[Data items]
==================================================

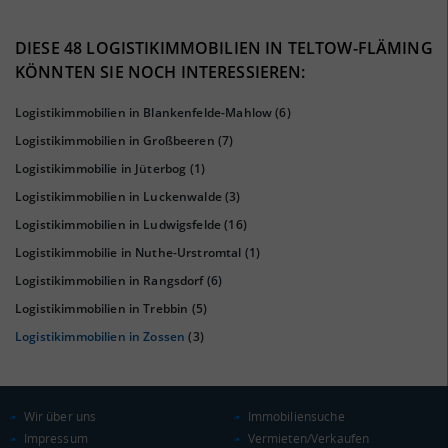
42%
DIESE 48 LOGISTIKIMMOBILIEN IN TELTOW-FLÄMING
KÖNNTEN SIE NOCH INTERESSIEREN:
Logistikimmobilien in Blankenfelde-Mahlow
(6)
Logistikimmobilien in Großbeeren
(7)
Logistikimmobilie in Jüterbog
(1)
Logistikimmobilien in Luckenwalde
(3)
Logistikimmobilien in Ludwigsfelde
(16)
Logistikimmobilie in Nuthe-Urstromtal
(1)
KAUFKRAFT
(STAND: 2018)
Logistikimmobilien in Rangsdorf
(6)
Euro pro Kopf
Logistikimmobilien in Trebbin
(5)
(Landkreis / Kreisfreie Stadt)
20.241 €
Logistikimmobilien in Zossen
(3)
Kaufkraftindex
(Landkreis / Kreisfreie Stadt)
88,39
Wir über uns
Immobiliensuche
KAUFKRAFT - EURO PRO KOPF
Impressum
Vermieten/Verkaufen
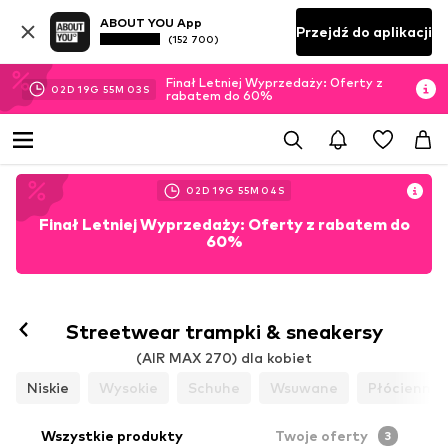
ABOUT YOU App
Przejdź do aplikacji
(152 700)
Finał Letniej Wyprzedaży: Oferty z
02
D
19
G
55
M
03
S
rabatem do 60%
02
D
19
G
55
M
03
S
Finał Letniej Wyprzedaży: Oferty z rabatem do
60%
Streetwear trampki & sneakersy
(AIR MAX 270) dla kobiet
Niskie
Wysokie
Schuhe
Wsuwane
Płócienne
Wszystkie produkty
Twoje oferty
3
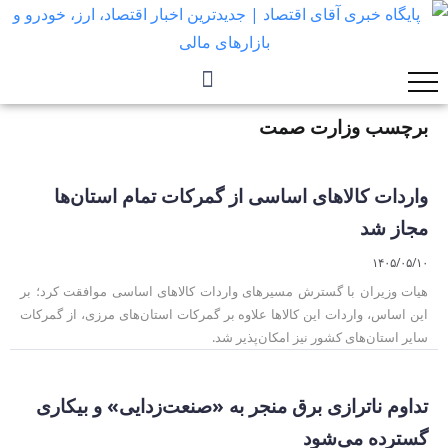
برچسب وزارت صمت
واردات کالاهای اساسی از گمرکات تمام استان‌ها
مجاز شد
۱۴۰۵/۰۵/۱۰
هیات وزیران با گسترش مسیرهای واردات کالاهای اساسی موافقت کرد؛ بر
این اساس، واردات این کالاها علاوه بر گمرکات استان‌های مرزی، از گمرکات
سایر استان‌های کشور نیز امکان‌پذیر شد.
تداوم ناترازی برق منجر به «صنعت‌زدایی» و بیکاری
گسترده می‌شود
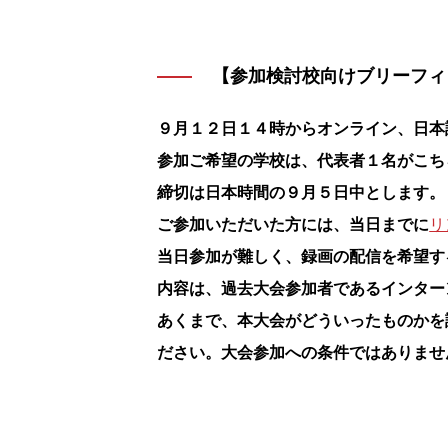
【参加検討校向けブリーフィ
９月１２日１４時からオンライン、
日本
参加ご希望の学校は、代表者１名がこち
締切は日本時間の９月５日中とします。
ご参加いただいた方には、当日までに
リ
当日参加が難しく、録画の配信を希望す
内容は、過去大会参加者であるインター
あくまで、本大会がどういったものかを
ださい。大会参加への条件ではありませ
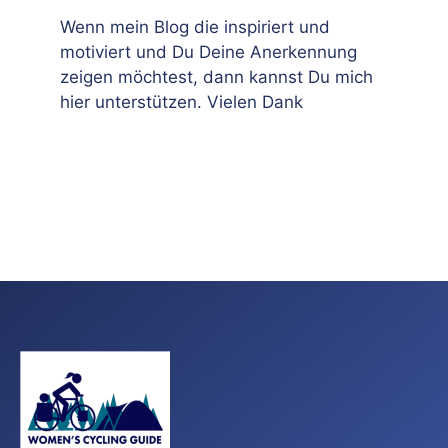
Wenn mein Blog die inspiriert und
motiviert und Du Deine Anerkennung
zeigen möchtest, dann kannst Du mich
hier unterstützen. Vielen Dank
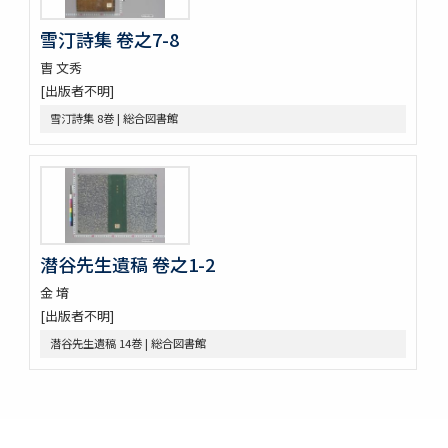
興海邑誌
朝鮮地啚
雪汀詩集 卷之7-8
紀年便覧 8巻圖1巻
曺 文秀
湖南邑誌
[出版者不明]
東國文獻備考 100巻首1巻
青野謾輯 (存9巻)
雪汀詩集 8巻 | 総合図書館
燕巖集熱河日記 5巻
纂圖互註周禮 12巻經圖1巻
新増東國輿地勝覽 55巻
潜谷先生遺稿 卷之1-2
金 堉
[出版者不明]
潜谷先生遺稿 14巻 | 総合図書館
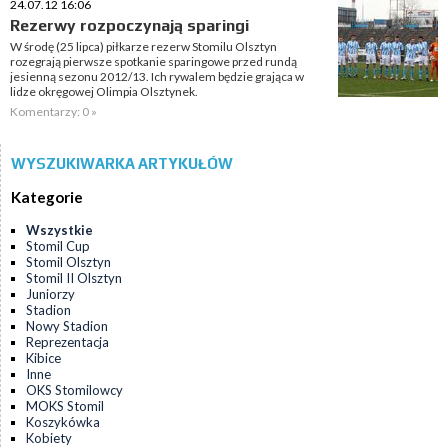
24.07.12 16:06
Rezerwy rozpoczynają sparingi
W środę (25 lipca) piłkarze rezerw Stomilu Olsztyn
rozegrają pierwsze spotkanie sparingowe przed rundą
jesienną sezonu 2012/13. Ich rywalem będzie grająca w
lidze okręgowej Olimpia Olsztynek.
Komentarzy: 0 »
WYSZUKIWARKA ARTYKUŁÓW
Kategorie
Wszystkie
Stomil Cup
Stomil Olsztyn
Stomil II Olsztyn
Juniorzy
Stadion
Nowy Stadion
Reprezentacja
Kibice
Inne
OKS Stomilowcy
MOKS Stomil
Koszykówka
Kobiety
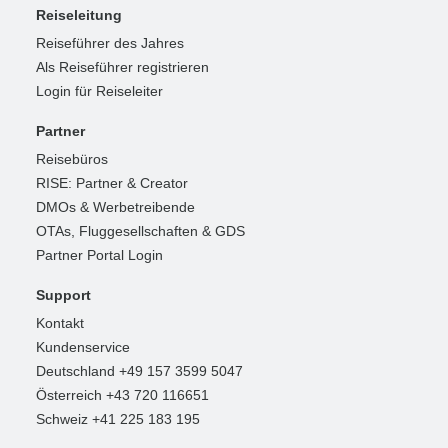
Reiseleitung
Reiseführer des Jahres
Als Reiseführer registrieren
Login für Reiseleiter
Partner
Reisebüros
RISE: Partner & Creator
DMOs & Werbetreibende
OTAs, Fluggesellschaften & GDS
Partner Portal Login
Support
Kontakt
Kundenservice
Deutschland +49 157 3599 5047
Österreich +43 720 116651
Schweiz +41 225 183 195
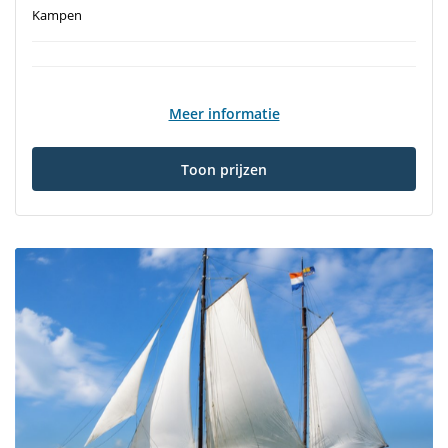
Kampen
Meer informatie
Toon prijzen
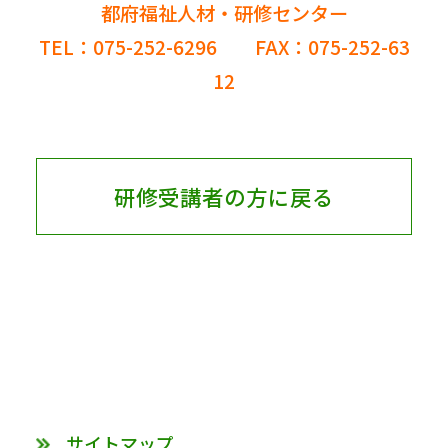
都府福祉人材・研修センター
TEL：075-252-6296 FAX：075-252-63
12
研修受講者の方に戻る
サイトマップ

==================================================

> _Directions for this task_
Starting at the first line of the records above, set down each line exactly through the one that holds "Logistikimmobilien in Ludwigsfelde". Omit pictures.

> _Response for this exercise_
42%
DIESE 48 LOGISTIKIMMOBILIEN IN TELTOW-FLÄMING
KÖNNTEN SIE NOCH INTERESSIEREN:
Logistikimmobilien in Blankenfelde-Mahlow
(6)
Logistikimmobilien in Großbeeren
(7)
Logistikimmobilie in Jüterbog
(1)
Logistikimmobilien in Luckenwalde
(3)
Logistikimmobilien in Ludwigsfelde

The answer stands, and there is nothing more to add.